Enfermedades y podredumbres
Las heridas de poda, golpes, grietas y daños de insectos pueden facilitar la entrada de hongos. En poscosecha pueden aparecer podredumbres azules por Penicillium, podredumbre gris por Botrytis y otros agentes. La prevención empieza con fruta íntegra, herramientas y recipientes limpios, retirada de restos afectados y manipulación cuidadosa.
Antes de aplicar un tratamiento
Identificar
Confirmar si es plaga, enfermedad, carencia o daño fisiológico. Una fotografía aislada rara vez basta para prescribir.
Medir
Anotar árboles afectados, intensidad, evolución, estado del cultivo y presencia de fauna auxiliar.
Prevenir y contener
Corregir riego, ventilación, restos de fruta, malas hierbas hospedantes o focos cuando sea adecuado, conservando auxiliares.
Comprobar autorización
Si hace falta un producto fitosanitario, consultar el Registro Oficial del MAPA en ese momento: cultivo, organismo, dosis, método, número de aplicaciones, plazo de seguridad y condiciones de la etiqueta.
Aplicar y registrar
Debe hacerlo una persona capacitada cuando corresponda, con protección, equipo revisado, respeto a polinizadores, zonas de seguridad y cuaderno de explotación.
La transparencia empieza en el cultivo
En Granavida queremos explicar qué seleccionamos, de dónde procede y qué producto ofrecemos. Conocer cómo se cuida el granado ayuda a entender la temporada, la variación natural de la fruta y por qué origen, manejo y recolección importan al elegir.
Conocer la Granada Mollar de Elche · Aprender sobre zumo de granada
Dudas habituales sobre el cultivo
¿Es mejor el riego por inundación o por goteo?
El goteo facilita medir, fraccionar y fertirrigar; la inundación forma parte del manejo tradicional y puede funcionar donde suelo, nivelación y dotación lo permiten. La calidad del resultado depende del diseño, el control y el mantenimiento, no solo del nombre del sistema.
¿Cada cuánto hay que regar un granado?
No existe una frecuencia universal. Depende de clima, suelo, edad, raíces, carga, lluvia y sistema. Debe calcularse la necesidad y comprobarse la humedad del perfil para decidir duración y frecuencia.
¿Por qué se rajan las granadas?
El rajado es multifactorial. Los cambios bruscos en la disponibilidad de agua pueden favorecerlo, junto con variedad, madurez, clima y estado del fruto.
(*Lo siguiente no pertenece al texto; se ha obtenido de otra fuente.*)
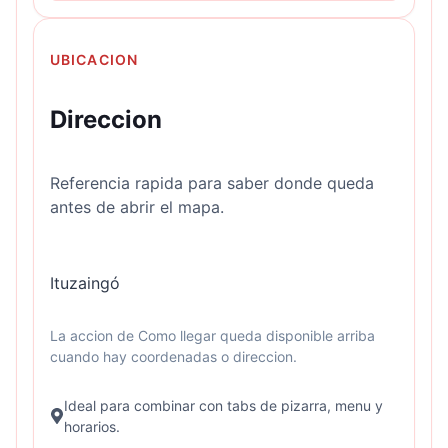
UBICACION
Direccion
Referencia rapida para saber donde queda
antes de abrir el mapa.
Ituzaingó
La accion de Como llegar queda disponible arriba
cuando hay coordenadas o direccion.
Ideal para combinar con tabs de pizarra, menu y
horarios.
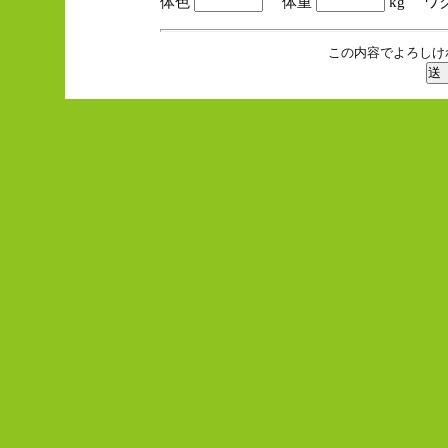
体色
体重
kg ワ
この内容でよろしけ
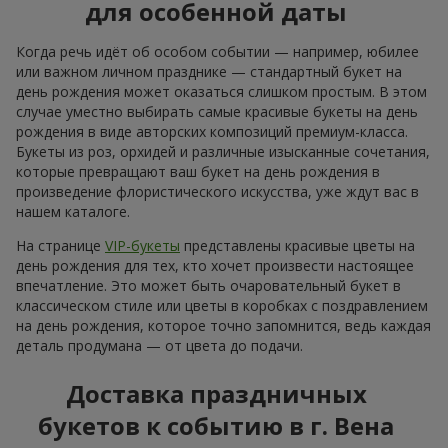
для особенной даты
Когда речь идёт об особом событии — например, юбилее
или важном личном празднике — стандартный букет на
день рождения может оказаться слишком простым. В этом
случае уместно выбирать самые красивые букеты на день
рождения в виде авторских композиций премиум-класса.
Букеты из роз, орхидей и различные изысканные сочетания,
которые превращают ваш букет на день рождения в
произведение флористического искусства, уже ждут вас в
нашем каталоге.
На странице
VIP-букеты
представлены красивые цветы на
день рождения для тех, кто хочет произвести настоящее
впечатление. Это может быть очаровательный букет в
классическом стиле или цветы в коробках с поздравлением
на день рождения, которое точно запомнится, ведь каждая
деталь продумана — от цвета до подачи.
Доставка праздничных
букетов к событию в г. Вена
La respuesta es estabilizar el manejo e investigar el conjunto, no aplicar un tratamiento genérico.
¿Cuándo se poda el granado?
La poda principal se realiza durante el reposo invernal. En verano puede hacerse una intervención en verde, moderada, para eliminar chupones o mejorar luz y ventilación. La fecha exacta depende del clima y el objetivo.
¿Qué hago si veo pulgón o cotonet?
Primero hay que identificar, localizar focos, estimar extensión y observar enemigos naturales. Después se priorizan medidas preventivas y de manejo; solo si resulta necesario se valora un producto autorizado y adecuado al momento del ciclo.
¿Qué tratamiento puedo aplicar al granado?
Solo uno que figure autorizado en el Registro Oficial de Productos Fitosanitarios del MAPA para granado y para el problema identificado, siguiendo exactamente su etiqueta. Como las autorizaciones cambian, una lista copiada de una guía antigua no es una recomendación segura.